Célébrer la paix ? (France)
Lorsque le plâtrier épileptique eut enfin succombé sous les gravats qu'il avait lui-même entassés, les manches jetés après la cognée bourgeonnèrent. Les prisonniers pointèrent le nez au soupirail. Dans la cassure des barreaux brisés l’acier retrouva l’innocence de la glace. On vit les balles perdues sourire sur le visage des rescapés, cependant qu'ici ou là, erraient des morceaux d'hommes, à la recherche de leurs membres épars. A la suie des crémations succéda la fumée bleue des calumets. Les douilles d'obus se transformèrent en pots de fleurs. Les gamelles rouillées furent posées sur des étagères. On rangea pieusement les os dans les ossuaires, pour l'édification des générations futures, au moment des anniversaires.

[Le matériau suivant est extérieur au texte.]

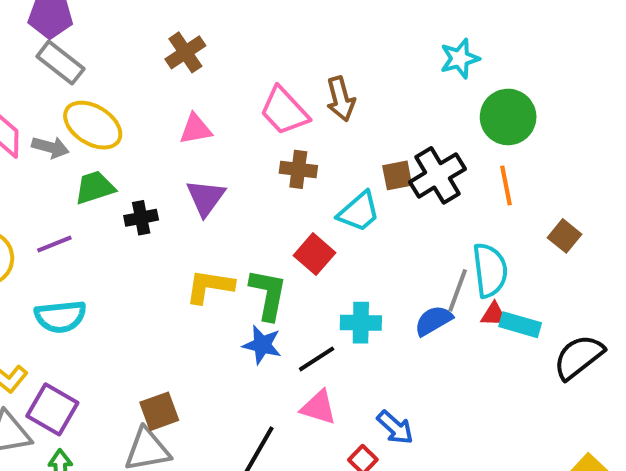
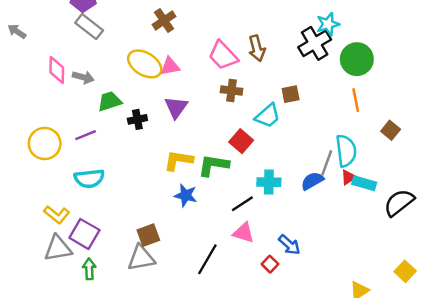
yellow ellipse: (93, 125) -> (145, 64), moved
black cross: (437, 175) -> (315, 43), moved
green L-shape: (268, 294) -> (213, 165), turned -92
red triangle: (494, 315) -> (348, 177), turned -35
blue star: (262, 345) -> (186, 195), moved

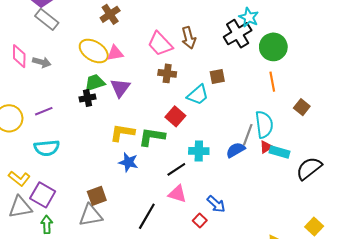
cyan star: (328, 24) -> (249, 17), turned -30
green trapezoid: (110, 101) -> (95, 83), moved

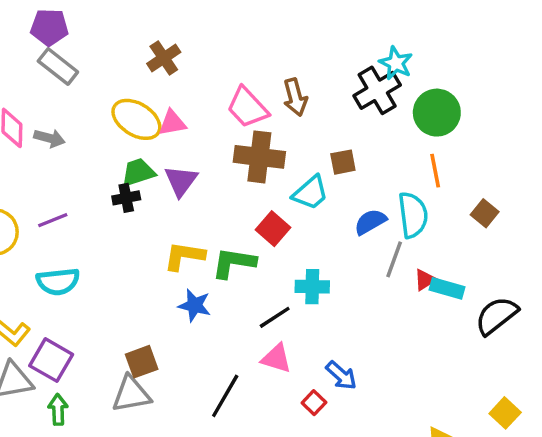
brown cross: (167, 73) -> (259, 157), size x1.6
cyan semicircle: (264, 124) -> (413, 215), moved
blue semicircle: (236, 150) -> (370, 222), moved

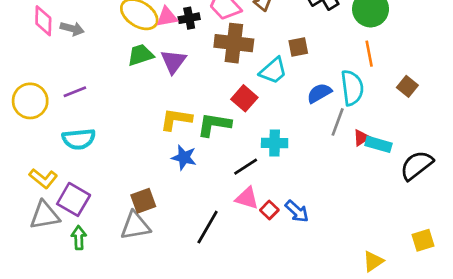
black cross: (126, 198) -> (189, 18), moved
red square: (314, 403) -> (269, 210), moved
yellow square: (505, 413) -> (423, 240), turned 30

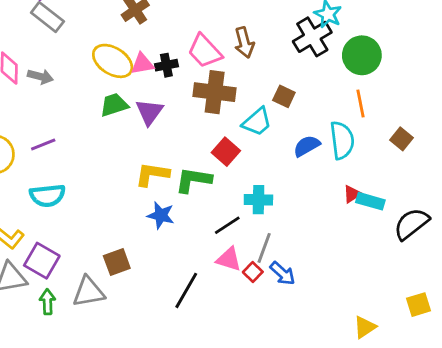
brown square: (298, 47) -> (284, 96), turned 36
gray line: (338, 122) -> (264, 248), moved
gray triangle: (135, 226) -> (89, 292), moved

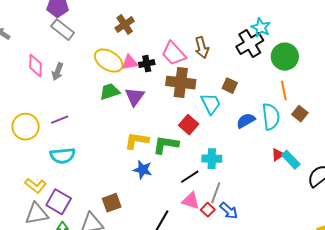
gray arrow: (40, 77) -> (58, 72), turned 96
cyan trapezoid: (257, 122) -> (211, 104), turned -75
brown square: (402, 139) -> (300, 114), moved
cyan rectangle: (370, 201) -> (291, 160), turned 30

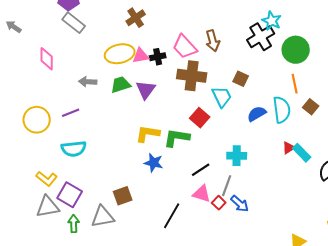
yellow ellipse: (109, 61) -> (120, 54), turned -44
gray arrow: (58, 72) -> (88, 82), moved, turned 72
cyan cross: (212, 159) -> (237, 156), moved

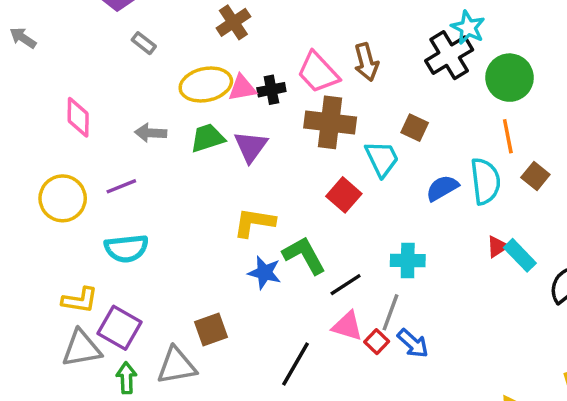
gray rectangle: (74, 23) -> (144, 43), moved, size x0.6
pink diamond: (47, 59) -> (78, 117), moved
green L-shape: (177, 138) -> (304, 255), moved, turned 52
yellow L-shape: (47, 179) -> (80, 300), turned -30

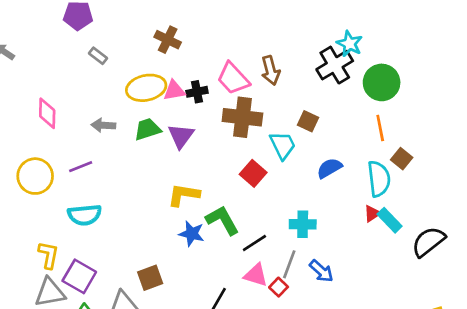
brown cross: (233, 22) -> (168, 40), turned -30
cyan semicircle: (485, 181) -> (379, 179), moved
yellow L-shape: (80, 300) -> (49, 255), turned -88
blue arrow: (413, 343) -> (321, 271), moved

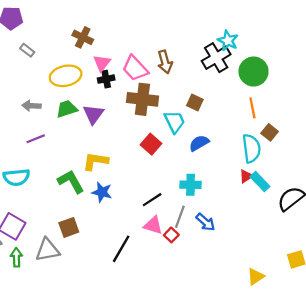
pink triangle: (174, 90) -> (102, 63), moved, turned -42
purple line: (81, 167) -> (36, 139), moved
blue semicircle: (329, 168) -> (199, 143), moved
green L-shape: (222, 220) -> (71, 182), moved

Les âmes sensibles crurent alors avoir gagné. Les lames allaient regagner leurs fourreaux. Les haches seraient à jamais enterrées dans un lieu soigneusement gardé secret. On reléguerait au musée de l'histoire les machines à en découdre. Le fer ne servirait plus qu'à forger des socs. Mais on rendit leurs fusils aux chasseurs et tout fut à recommencer.

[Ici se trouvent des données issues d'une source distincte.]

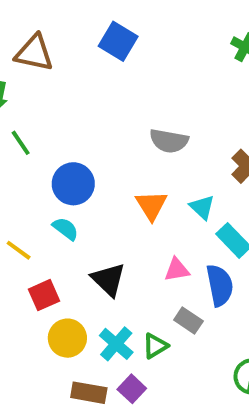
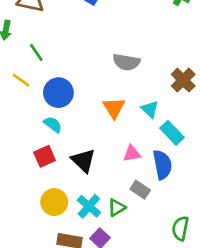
green line: (21, 143) -> (36, 52), moved
yellow line: (19, 250) -> (21, 80), moved
red square: (44, 295) -> (45, 156), moved

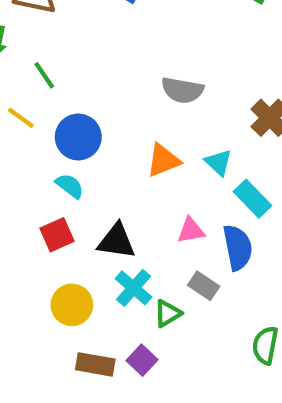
orange triangle: (114, 108) -> (163, 160), turned 40
black triangle: (83, 160) -> (116, 241), turned -36
cyan cross: (89, 206) -> (133, 288), moved

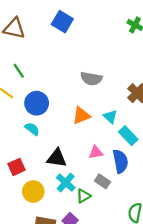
red square: (57, 235) -> (16, 167), moved

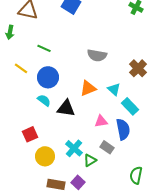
green line: (19, 71) -> (44, 48), moved, turned -32
black triangle: (57, 158) -> (66, 108), moved

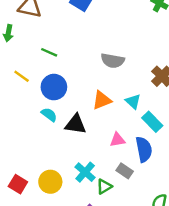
red square: (30, 134) -> (18, 184), moved, turned -35

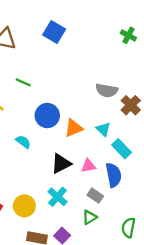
gray semicircle: (113, 61) -> (107, 90), moved
blue circle: (54, 87) -> (47, 116), moved
black triangle: (75, 124) -> (61, 164), moved, turned -35
green triangle: (104, 187) -> (90, 217), moved

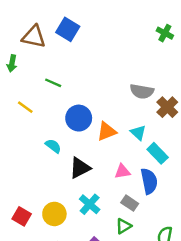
blue square: (54, 32) -> (68, 29), moved
black triangle: (61, 164) -> (80, 168), moved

Les baroudeurs portèrent à nouveau fièrement leur cartouchière en sautoir comme un collier de dents. Le pays du matin calme devint celui des nuits torrides. Des rizières aux djebels, le napalm entretint de gigantesques barbecues. On retira leur camouflage aux forêts soupçonnées de pactiser avec le diable. Ici, on écorcha. Là, on ébouillanta. Ailleurs, on empala avec des goulots de bouteilles ou des tire-bouchons; on interrogea à la dynamo ; on fusilla; on pendit; on découpa à la machette. Les enfants s'arrachèrent les yeux pour jouer aux billes. Triste bilan au Liban, soupirait-on encore avant-hier! Et cela continue.

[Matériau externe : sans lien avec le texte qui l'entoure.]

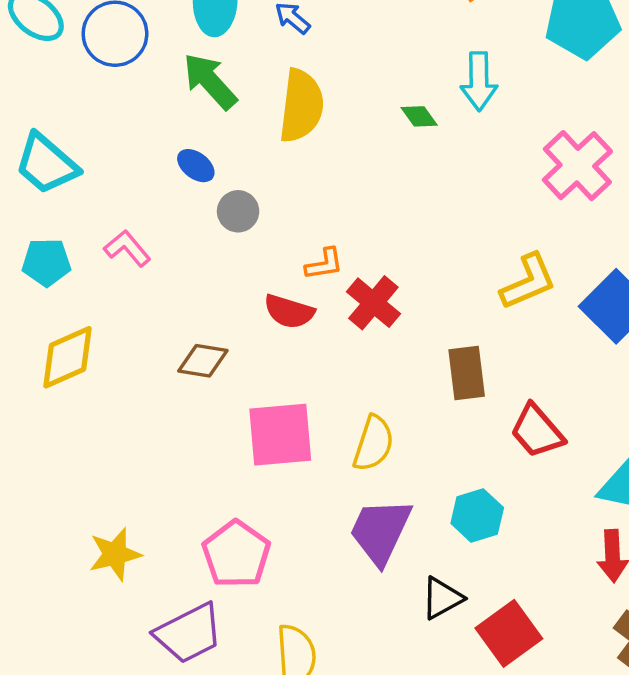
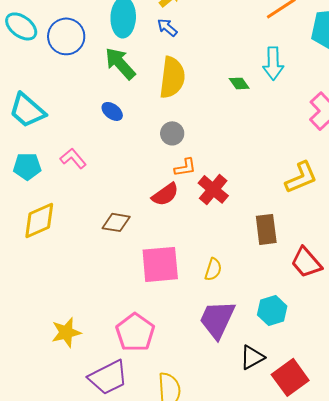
gray circle: (238, 211) -> (172, 133), moved
red semicircle: (289, 312) -> (165, 194), turned -52
yellow semicircle: (373, 443) -> (213, 269), size x0.7

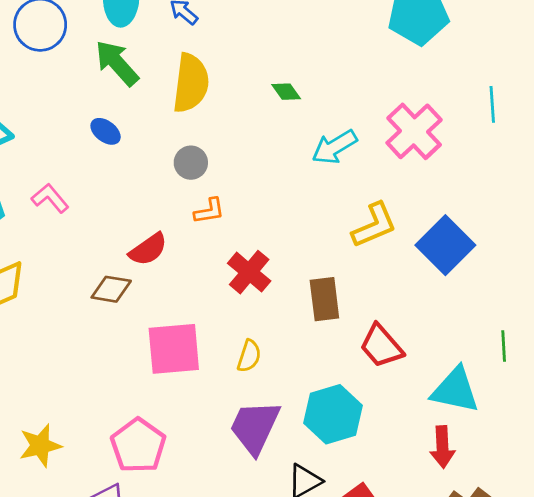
cyan arrow: (273, 63) -> (334, 147), moved, turned 60
red cross: (213, 189) -> (249, 272), moved
red semicircle: (165, 194) -> (148, 249), moved
cyan hexagon: (272, 310) -> (333, 414), size x1.4

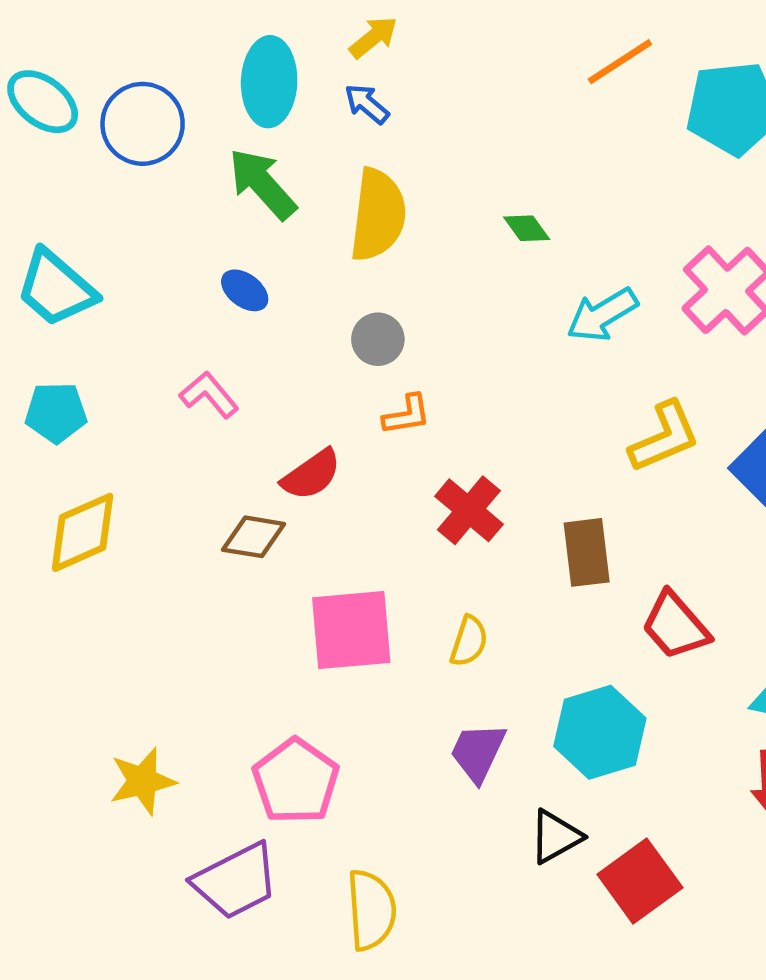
pink L-shape: (50, 198) -> (209, 395), moved
purple trapezoid: (255, 427) -> (478, 752), size x0.7

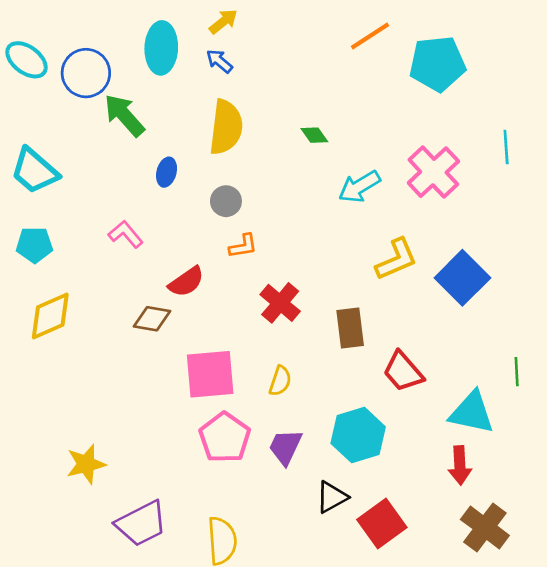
green arrow: (262, 184) -> (124, 115), moved
blue ellipse: (245, 290) -> (167, 172), moved, turned 68
pink pentagon: (296, 781) -> (225, 438), moved

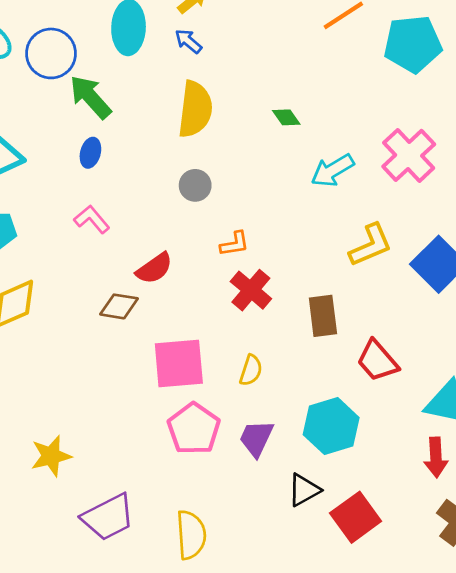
blue ellipse: (167, 172) -> (90, 153), moved
orange L-shape: (243, 246) -> (235, 244), moved

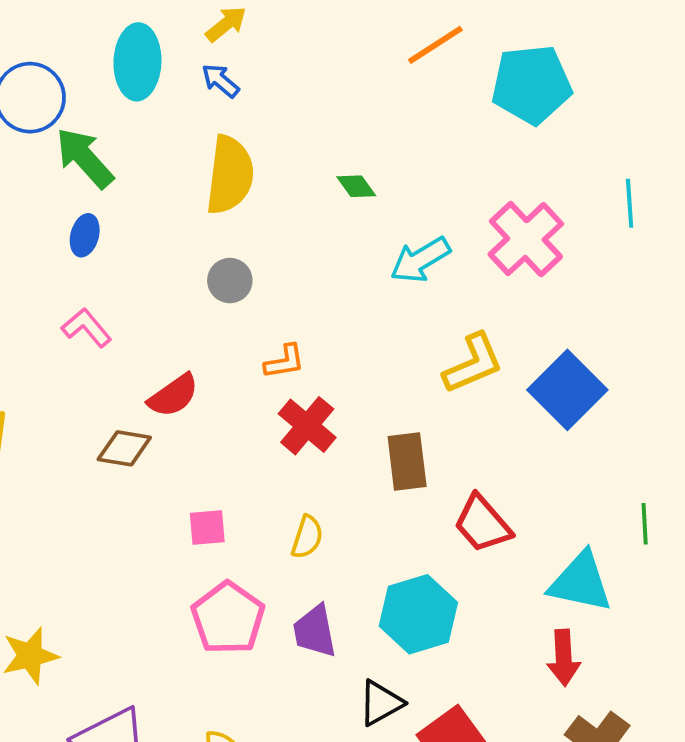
pink square: (179, 364) -> (207, 528), size x0.5
purple trapezoid: (256, 438) -> (315, 631), turned -36

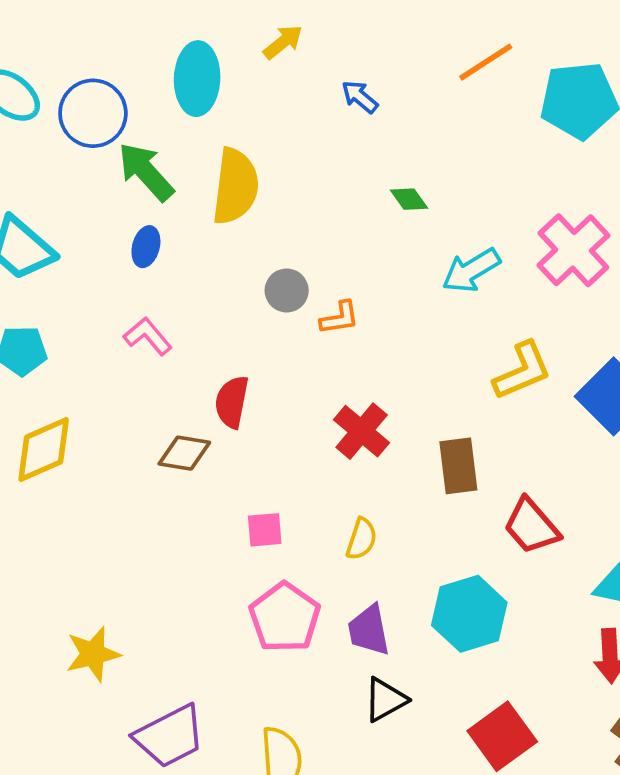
blue arrow: (220, 81) -> (360, 97), moved
yellow semicircle: (230, 175) -> (235, 186), moved
orange L-shape: (285, 362) -> (340, 318), moved
red semicircle: (173, 396) -> (232, 402), turned 136
black triangle: (381, 703) -> (385, 700), moved

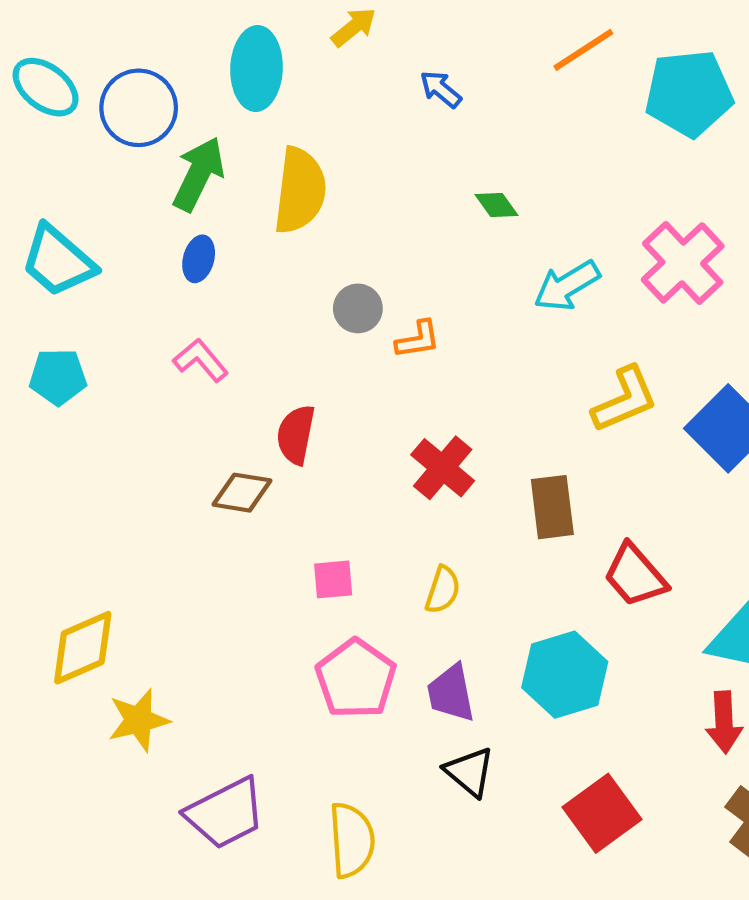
green arrow: (146, 172) -> (199, 174), turned 68
yellow diamond: (44, 449) -> (83, 648), moved
black triangle: (385, 700) -> (470, 772), turned -51

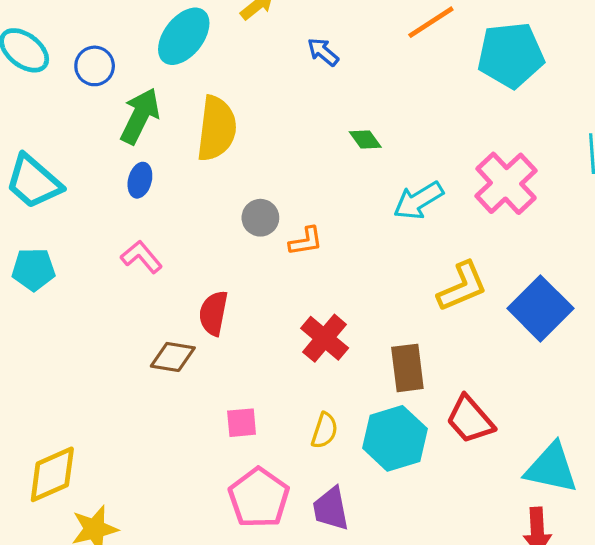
cyan ellipse: (257, 68) -> (184, 36), turned 36
blue circle: (139, 108) -> (95, 66), size x0.7
cyan hexagon: (565, 675) -> (395, 438), moved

Les héros recrus de la guerre du Golfe enfantent des monstres. A Sarajevo, une balle siffle son chien. C'est la mort qu'elle appelle. Les embargos condamnent à périr de faim plus de victimes que les interventions humanitaires jamais n'en sauveront. On porte en soi le meurtre comme un bandeau sur l'âme. On se montre toujours aussi indulgent avec les vainqueurs et les puissants, aussi sévère envers les vaincus et les faibles. A quel escient s'indigne-t-on ? Les maîtres-chanteurs seuls ont droit à la parole.
Il aurait fallu retirer l'ortie de nos coeurs, démolir la muraille qui traverse chacun de nous pour nous séparer des autres, laver nos yeux à la rosée pour dissoudre la taie qui les couvre. Bannir les mots vénéneux qui empoisonnent les palabres. Ne pas rendre aux chasseurs leurs fusils. Je n'ai pas le goût de chanter la paix.